I called her upon receiving the tragic news. It turns out I didn't even need to call at all: Fosua was fine and dandy. How could a teenage girl who had just lost her brother, her father and her home in one night, be so sober and so calm? Yes, both men died from different causes; however, the conundrum lied in the timings of their deaths - both at the eleventh hour. Fosua's father was a heavy drinker who had lost his driver's licence due to the numerous, drunk-driving violations he had accumulated over the past 7 years. No, he was not abusive of any sorts: he was just plain annoying. Fosua and her now-deceased brother, Mikki, along with their mother, took turns to clean the vomit of their father's inebriating, on a weekly basis. Mikki had to become the supporting driver of the family at the age of 17. And like every 17-year old, his father's car became his medium for mischief. This attitude of abusing his privileges to his father's car turned Mikki's relationship with his parents very sour. On the night of their deaths, Mikki and his once again intoxicated father engaged in a verbal and physical fight which triggered a heart attack in the latter. Fosua and her mother rushed the dying man to the hospital after Mikki had driven away in heated anger. At 11 o'clock on the dot, in the hospital, Fosua watched her mother cry inconsolably as the paramedics broke the news of her father's time of death. She watched again, as her mother fainted from shock when she received a phone call from the police that their house had been completely burnt to the ground - with Mikki asleep in it. Apparently, his notorious speeding caused the heated tyres of his father's car to catch fire from some pieces of foam lying aimlessly in the garage. I asked Fosua why she seemed so calm; her response was, "Who are you?". Fosua had immediately contracted dissociative amnesia owing to the trauma of the recent events. And suddenly, I knew that my words of comfort and condolences were fallen on deaf ears. I was speaking to someone who had forgotten to remember who she was.
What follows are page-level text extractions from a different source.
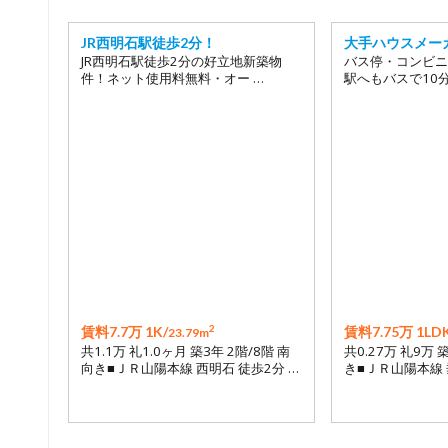
JR西明石駅徒歩2分！
大手ハウスメー
JR西明石駅徒歩2分の好立地新築物
バス停・コンビニ
件！ネット使用料無料・オー …
駅へもバスで10
2
賃料7.7万 1K/
賃料7.75万 1LDK
23.79m
共1.1万 礼1.0ヶ月 築3年 2階/8階 南
共0.27万 礼9万 
向き■ＪＲ山陽本線 西明石 徒歩2分 …
き■ＪＲ山陽本線 垂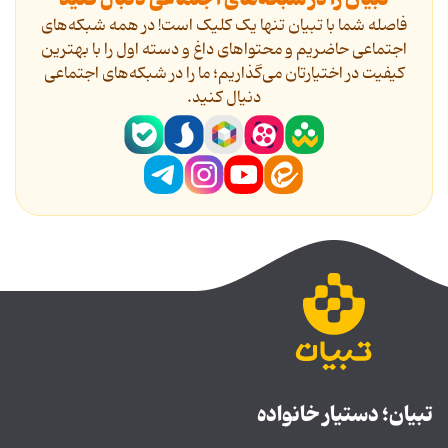
فاصله شما با تبیان تنها یک کلیک است! در همه شبکه‌های
اجتماعی حاضریم و محتواهای داغ و دسته اول را با بهترین
کیفیت در اختیارتان می‌گذاریم؛ ما را در شبکه‌های اجتماعی
دنیال کنید.
تبیان؛ دستیار خانواده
So, what's the moral of the story?


    As a human, you're naturally born with dissociative amnesia in your soul. You are born into the world to forget. To forget who you are, where you came from, why you are where you are, what you can, must and shouldn't do and where you are going. Unfortunately, the world does nothing to help alleviate this condition that is stealthily stealing your life; but rather, it aggravates your dire situation. The world proposes all manner of 'advancement' and 'progress' as the solutions to your soulic-al plight. The world says, "You'll find healing in the future we give you." But the truth is that, the only way to heal dissociative amnesia is to trigger the lost memories of the patient by repeatedly exposing him or her to the truth about their past. There is no alternative to this. As a result, it is imperative for all humanity to seek absolute Truth. For it is in it that we remember the true source of our pains and problems: it is in remembering the absolute, that we find healing for the amnesia of the soul.